Traindo por amor e traindo por sexo
Se para os mais ignorantes continua não tendo diferença entre os diferentes tipos de traição vistos até agora, aqueles que são mais flexíveis (talvez porque se encontraram na posição muito desconfortável de traidor ou porque, em vez disso, decidiram perdoar uma traição) perceberão que trair por paixão, ou trair porque “aconteceu”, ou apenas por um desejo inicial não são a mesma coisa.
E não é por acaso que muitos especialistas hoje, tendem a medir a gravidade da traição (indicando a possibilidade ou não de recuperação e de continuar a amar após uma traição) diferenciado por: traição por sexo e traição por amor.
Existem diferenças consideráveis entre os dois tipos de traição: quem trai por puro desejo sexual, tende a trair de forma mais casual e menos predeterminada e não busca envolvimento emocional e romântico.
Pelo contrário, quem trai por amor (aos outros) é movido principalmente pela necessidade de preencher um vazio emocional: um vazio que muitas vezes já existe antes de encontrar o outro, ou o outro.
Como explica a conselheira Connie Omari, especialista em terapia de casal, quando a traição vira amor, tudo se complica, tanto para o traidor quanto para o traído: as bases da relação são inevitavelmente questionadas e a vontade de ambos não é necessariamente suficiente para garantir que o casal continue existindo.
Enquanto que, se a traição não incluir sexo, as chances do casal sair ileso ou até mais fortes (trair para entender que amam, um pouco como aconteceu com Lucio Battisti em 29 Setembro ) são muito maiores.
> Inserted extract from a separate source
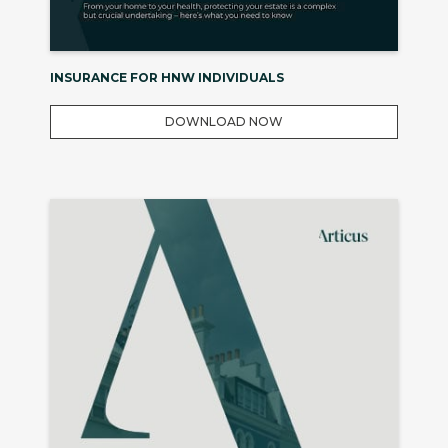
INSURANCE FOR HNW INDIVIDUALS
DOWNLOAD NOW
Bem como as chances de que o traidor aprenda a “se controlar”: segundo Connie Omari, um pouco de autodisciplina é suficiente para evitar uma eventual traição. Em suma, o coração não é controlado, mas todo o resto é.
Então … é possível amar e mesmo assim trair? De acordo com a psicologia da traição e a antropologia, como visto, sim.
É possível estar genuinamente apaixonado por seu parceiro, mas querer fazer sexo com outras pessoas. Essa evidência científica ajudará o traído a receber o golpe? Os psicólogos concordam que a melhor maneira de superar uma traição é reservar um tempo para refletir e realmente superá-la, possivelmente com ajuda profissional.
Porque se é possível amar e trair, também é possível continuar amando depois de ser traído.